Auf diese Weise will die Stadt den Zuschuss in etwas engeren Grenzen halten, dennoch liegt er inzwischen bei 150.000 Euro. Die Fahrgastzahlen haben sich nach zwischenzeitlichem Einbruch auf etwa 280.000 erholt und sind allein 2017 um knapp 10 Prozent gestiegen. Damit sind Stadt und Verkehrsgesellschaft ganz zufrieden. Jede Fahrt wird allerdings mit gut 50 Cent subventioniert.

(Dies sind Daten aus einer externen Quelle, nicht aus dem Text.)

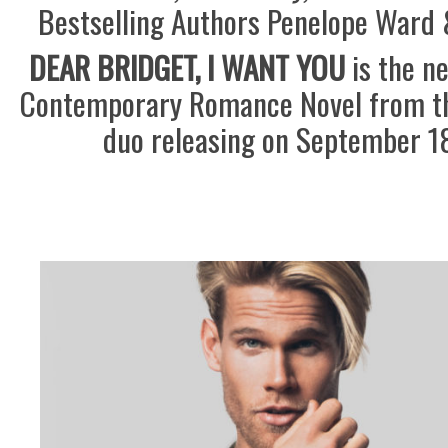
Bestselling Authors Penelope Ward 
DEAR BRIDGET, I WANT YOU
is the n
Contemporary Romance Novel from th
duo releasing on September 18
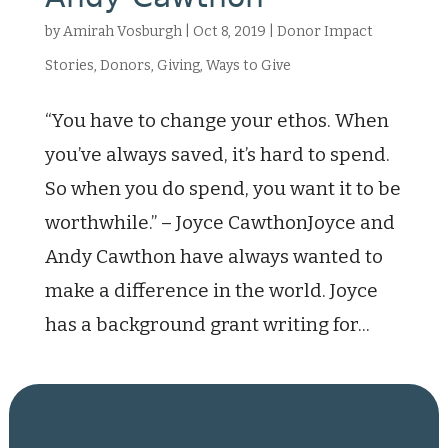
by
Amirah Vosburgh
|
Oct 8, 2019
|
Donor Impact
Stories
,
Donors
,
Giving
,
Ways to Give
“You have to change your ethos. When
you’ve always saved, it’s hard to spend.
So when you do spend, you want it to be
worthwhile.” – Joyce CawthonJoyce and
Andy Cawthon have always wanted to
make a difference in the world. Joyce
has a background grant writing for...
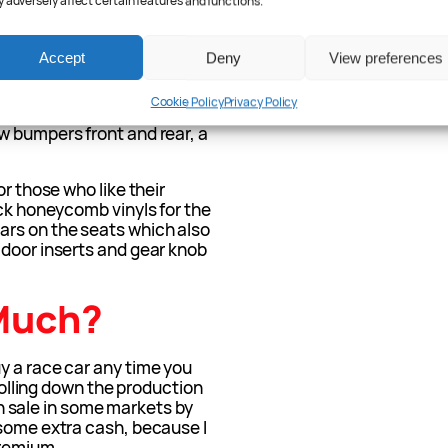
 adversely affect certain features and functions.
olf GTI owners like. The
you’ll be riding a whopping
no doubt do wonders for the
Accept
Deny
View preferences
also along to either reign in
Or both.
Cookie Policy
Privacy Policy
w bumpers front and rear, a
or those who like their
ick honeycomb vinyls for the
ars on the seats which also
 door inserts and gear knob
Much?
y a race car any time you
 rolling down the production
 on sale in some markets by
 some extra cash, because I
premium.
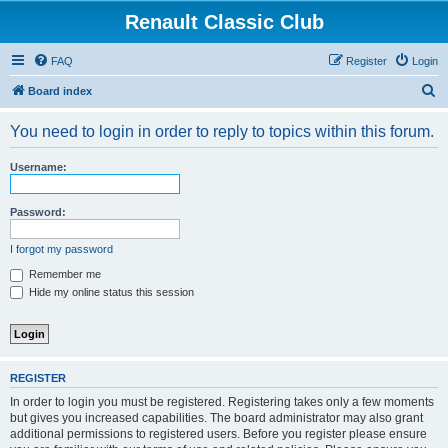
Renault Classic Club
FAQ
Register
Login
S
Board index
e
You need to login in order to reply to topics within this forum.
a
r
Username:
c
h
Password:
I forgot my password
Remember me
Hide my online status this session
REGISTER
In order to login you must be registered. Registering takes only a few moments
but gives you increased capabilities. The board administrator may also grant
additional permissions to registered users. Before you register please ensure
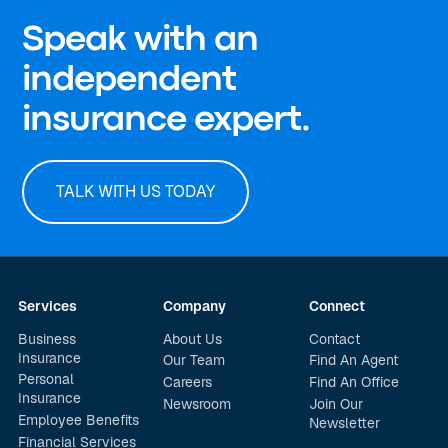
Speak with an
independent
insurance expert.
TALK WITH US TODAY
Services
Company
Connect
Business
About Us
Contact
Insurance
Our Team
Find An Agent
Personal
Careers
Find An Office
Insurance
Newsroom
Join Our
Employee Benefits
Newsletter
Financial Services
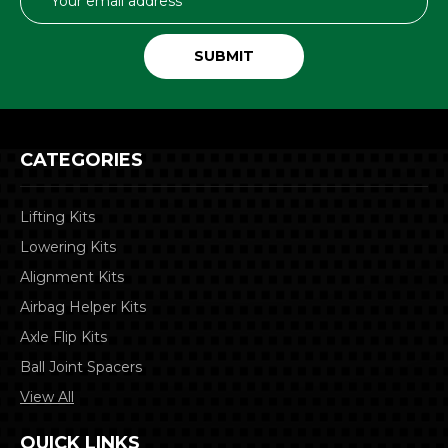
Address
CATEGORIES
Lifting Kits
Lowering Kits
Alignment Kits
Airbag Helper Kits
Axle Flip Kits
Ball Joint Spacers
View All
QUICK LINKS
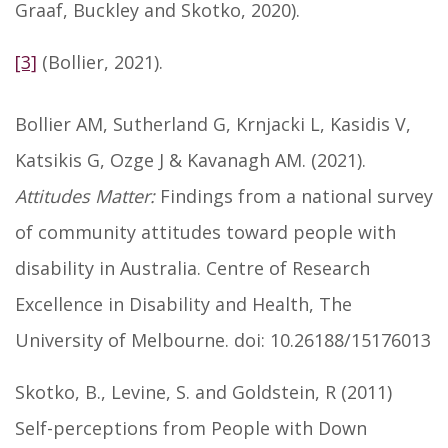
Graaf, Buckley and Skotko, 2020).
[3]
(Bollier, 2021).
Bollier AM, Sutherland G, Krnjacki L, Kasidis V,
Katsikis G, Ozge J & Kavanagh AM. (2021).
Attitudes Matter:
Findings from a national survey
of community attitudes toward people with
disability in Australia. Centre of Research
Excellence in Disability and Health, The
University of Melbourne. doi: 10.26188/15176013
Skotko, B., Levine, S. and Goldstein, R (2011)
Self-perceptions from People with Down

"Das ist gut angelegtes Geld", sagt Bürgermeister Tabbert. "Wir leisten uns das ganz bewusst." In der Stadtverordnetenversammlung stimmen seinen Angaben zufolge regelmäßig etwa zwei Drittel der Kommunalpolitiker für die Subvention.
Diese erhöhe die Lebensqualität, mache Templin bundesweit etwas bekannter und nütze somit dem Tourismus. Und ja, die billige Flatrate helfe auch dabei, die Luftqualität zu verbessert, ist Tabbert überzeugt. Mit zuletzt wieder ansteigenden Fahrgastzahlen hätten sich die gemessenen Stickoxidwerte in zehn Jahren um 25 Prozent reduziert. Etwa 20 Prozent weniger Autos fahren laut Tabbert durch Templin als ohne Billig-Bus.
Manche Untersuchungen zeichnen jedoch ein eher gemischtes Bild vom Templiner Experiment. Etwa 35 bis 50 Prozent der Bus-Passagiere würden weniger zu Fuß gehen, 30 bis 40 Prozent das Fahrrad stehen lassen und gerade mal 10 bis 20 Prozent auf das Auto verzichten, schrieb im Jahr 2000 der Recklinghäuser Wissenschaftler Stephan Keuchel .
Templins Bürgermeister Tabbert ficht das nicht an: "Ich würde mich freuen, wenn andere Städte unser Beispiel kopieren."